The Board of Regents ironed out regulations for the new teacher evaluation system in June, which require school districts to base at least 50 percent of teachers’ effectiveness on state test scores.
The State Education Department had originally recommended that 80 percent of student performance be based on state tests, while the Regents suggested 20 percent. They eventually settled on 50 percent, with the other 50 percent of a teacher’s effectiveness score coming from classroom observations. The old system had state tests results making up 20 percent of the score.
Educators and teachers unions voiced their displeasure at the evaluation system, saying that too much weight was being put on the tests. Robert J. Reidy, Jr. Executive Director of the New York State Council of School Superintendents, said in a statement that the changes in the evaluation law were “woefully misguided.”

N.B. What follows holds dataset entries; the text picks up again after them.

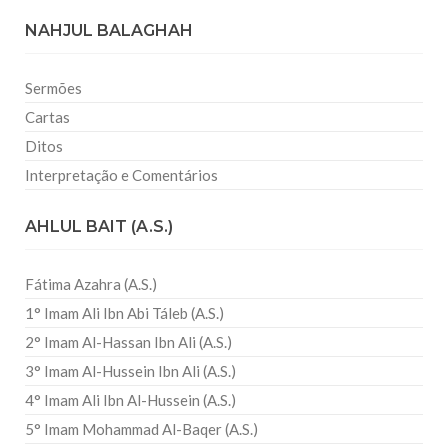
NAHJUL BALAGHAH
Sermões
Cartas
Ditos
Interpretação e Comentários
AHLUL BAIT (A.S.)
Fátima Azahra (A.S.)
1° Imam Ali Ibn Abi Táleb (A.S.)
2° Imam Al-Hassan Ibn Ali (A.S.)
3° Imam Al-Hussein Ibn Ali (A.S.)
4° Imam Ali Ibn Al-Hussein (A.S.)
5° Imam Mohammad Al-Baqer (A.S.)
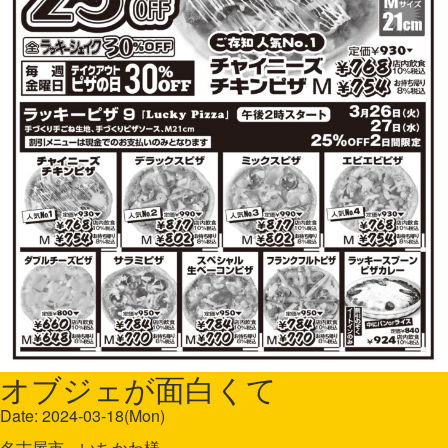
オブジェが面白くて
Date: 2024-03-18(Mon)
名古屋市 いちかわ様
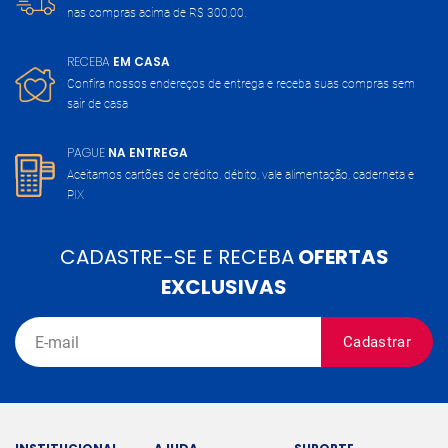
nas compras acima de
R$ 300,00.
RECEBA
EM CASA
Confira nossos endereços de entrega
e receba suas compras sem
sair de casa
PAGUE
NA ENTREGA
Aceitamos cartões de crédito, débito,
vale alimentação, caderneta e
PIX
CADASTRE-SE E RECEBA
OFERTAS
EXCLUSIVAS
Cadastrar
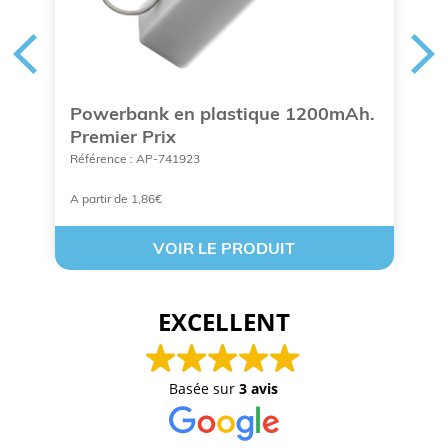
Powerbank en plastique 1200mAh.
B
Premier Prix
m
Référence : AP-741923
Ré
A partir de 1,86€
À 
VOIR LE PRODUIT
EXCELLENT
Basée sur
3 avis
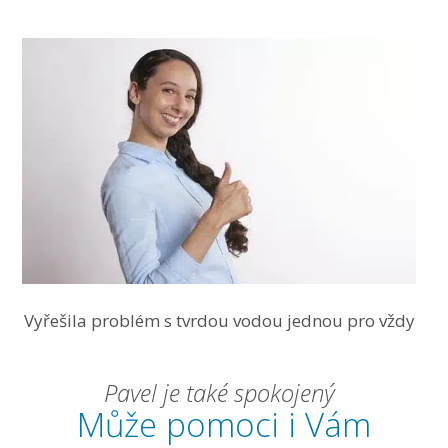
Vyřešila problém s tvrdou vodou jednou pro vždy
Pavel je také spokojený
Může pomoci i Vám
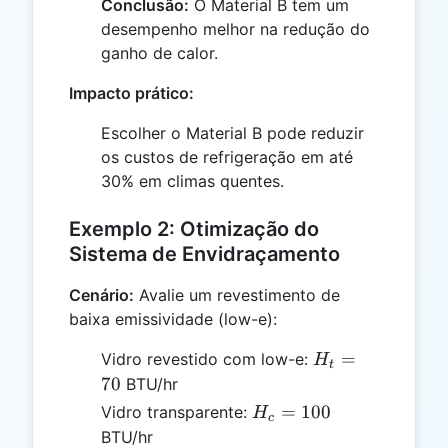
Conclusão:
O Material B tem um
desempenho melhor na redução do
ganho de calor.
Impacto prático:
Escolher o Material B pode reduzir
os custos de refrigeração em até
30% em climas quentes.
Exemplo 2: Otimização do
Sistema de Envidraçamento
Cenário:
Avalie um revestimento de
baixa emissividade (low-e):
H_t
=
Vidro revestido com low-e:
H
t
=
70
BTU/hr
70
H_c
=
100
Vidro transparente:
H
c
=
BTU/hr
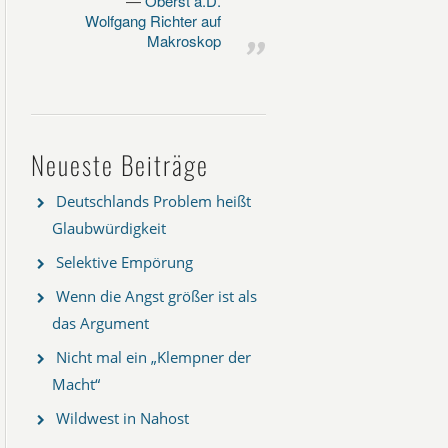
Oberst a.D.
Wolfgang Richter auf
Makroskop
Neueste Beiträge
Deutschlands Problem heißt
Glaubwürdigkeit
Selektive Empörung
Wenn die Angst größer ist als
das Argument
Nicht mal ein „Klempner der
Macht“
Wildwest in Nahost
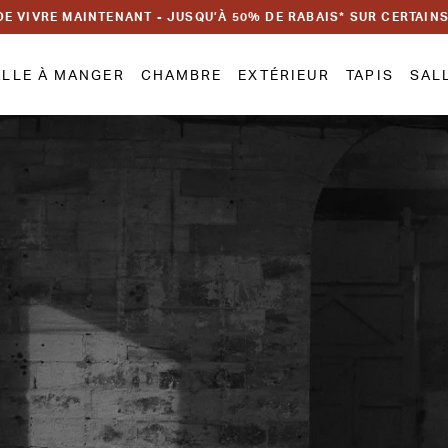
DE VIVRE MAINTENANT - JUSQU’À 50% DE RABAIS* SUR CERTAIN
ALLE À MANGER
CHAMBRE
EXTÉRIEUR
TAPIS
SAL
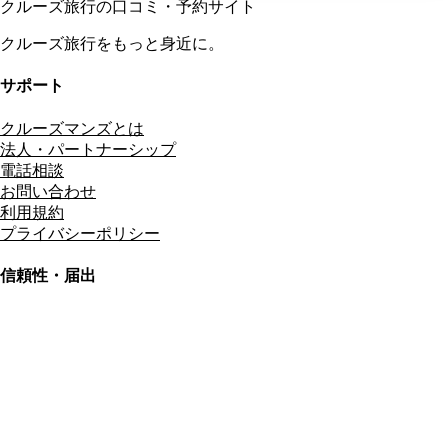
クルーズ旅行の口コミ・予約サイト
クルーズ旅行をもっと身近に。
サポート
クルーズマンズとは
法人・パートナーシップ
電話相談
お問い合わせ
利用規約
プライバシーポリシー
信頼性・届出
総合旅行業務取扱管理者
資格保有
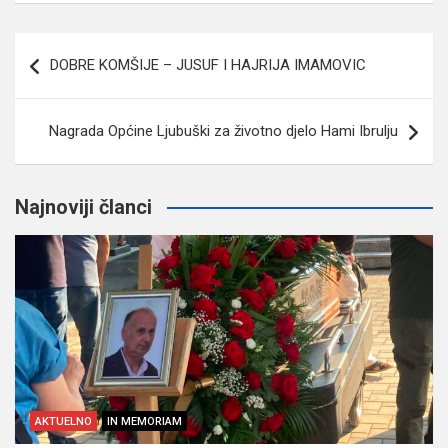
Navigacija
DOBRE KOMŠIJE – JUSUF I HAJRIJA IMAMOVIC
članaka
Nagrada Općine Ljubuški za životno djelo Hami Ibrulju
Najnoviji članci
AKTUELNO
IN MEMORIAM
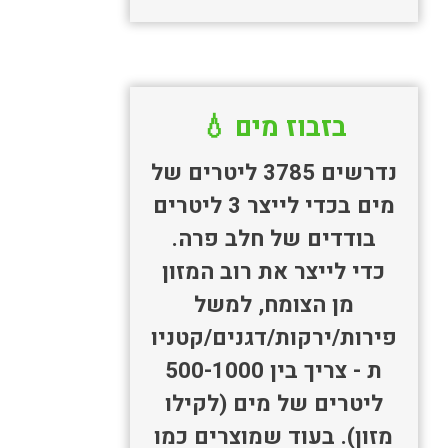
בזבוז מים 💧
נדרשים 3785 ליטרים של
מים בכדי לייצר 3 ליטרים
בודדים של חלב פרה.
כדי לייצר את רוב המזון
מן הצומח, למשל
פירות/ירקות/דגנים/קטניו
ת - צריך בין 500-1000
ליטרים של מים (לקילו
מזון). בעוד שמוצרים כמו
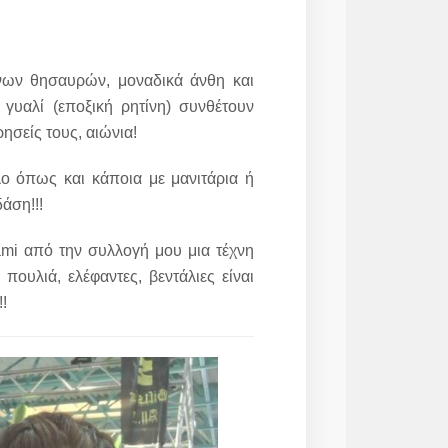
ήινων θησαυρών, μοναδικά άνθη και
γυαλί (εποξική ρητίνη) συνθέτουν
ησείς τους, αιώνια!
λο όπως και κάποια με μανιτάρια ή
άση!!!
ami από την συλλογή μου μια τέχνη
ουλιά, ελέφαντες, βεντάλιες είναι
!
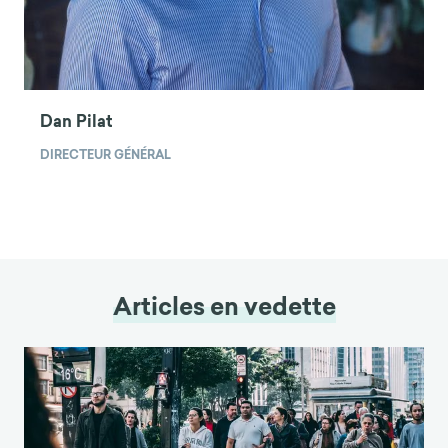
Dan Pilat
DIRECTEUR GÉNÉRAL
Articles en vedette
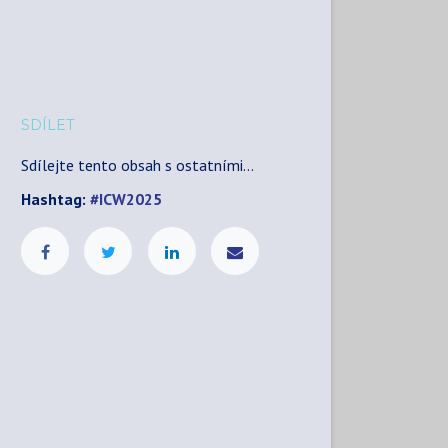
SDÍLET
Sdílejte tento obsah s ostatními...
Hashtag:
#
ICW2025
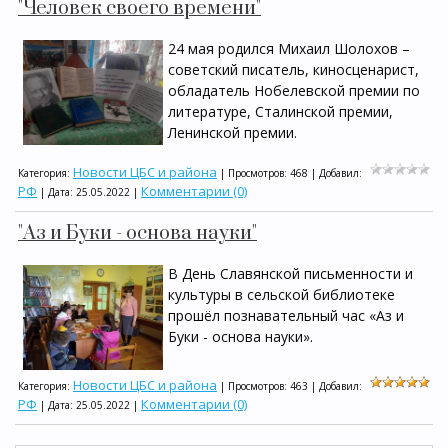
"Человек своего времени"
24 мая родился Михаил Шолохов –
советский писатель, киносценарист,
обладатель Нобелевской премии по
литературе, Сталинской премии,
Ленинской премии.
Новости ЦБС и района
Категория:
| Просмотров: 468 | Добавил:
РФ
Комментарии (0)
| Дата:
25.05.2022
|
"Аз и Буки - основа науки"
В День Славянской письменности и
культуры в сельской библиотеке
прошёл познавательный час «Аз и
Буки - основа науки».
Новости ЦБС и района
Категория:
| Просмотров: 463 | Добавил:
РФ
Комментарии (0)
| Дата:
25.05.2022
|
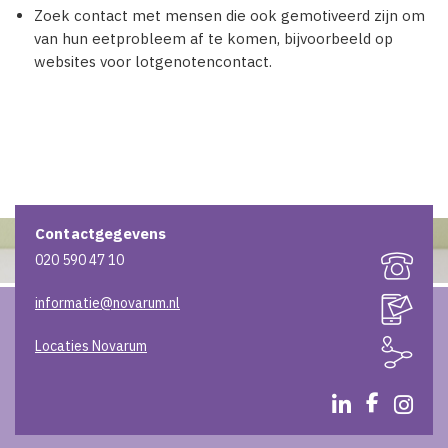
Zoek contact met mensen die ook gemotiveerd zijn om
van hun eetprobleem af te komen, bijvoorbeeld op
websites voor lotgenotencontact.
Contactgegevens
020 590 47 10
informatie@novarum.nl
Locaties Novarum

“We commend the members of the Board of Regents for their efforts to make the best of a bad law mandating yet one more set of changes to teacher and principal evaluations. But no amount of regulatory resourcefulness can alter the fact that the State Education Department and the schools are both being called upon to implement a law that will hurt teaching and learning for our schoolchildren,” Reidy Jr. said.
The evaluations were approved 11-6 on June 16. Matt Jacobs, regional staff director of the Nassau chapter of the New York State Union of Teachers, said he was not surprised by the Regents’ actions, but he was disappointed, saying that with four newly appointed Regents members, he had hoped for a stronger voice for reform.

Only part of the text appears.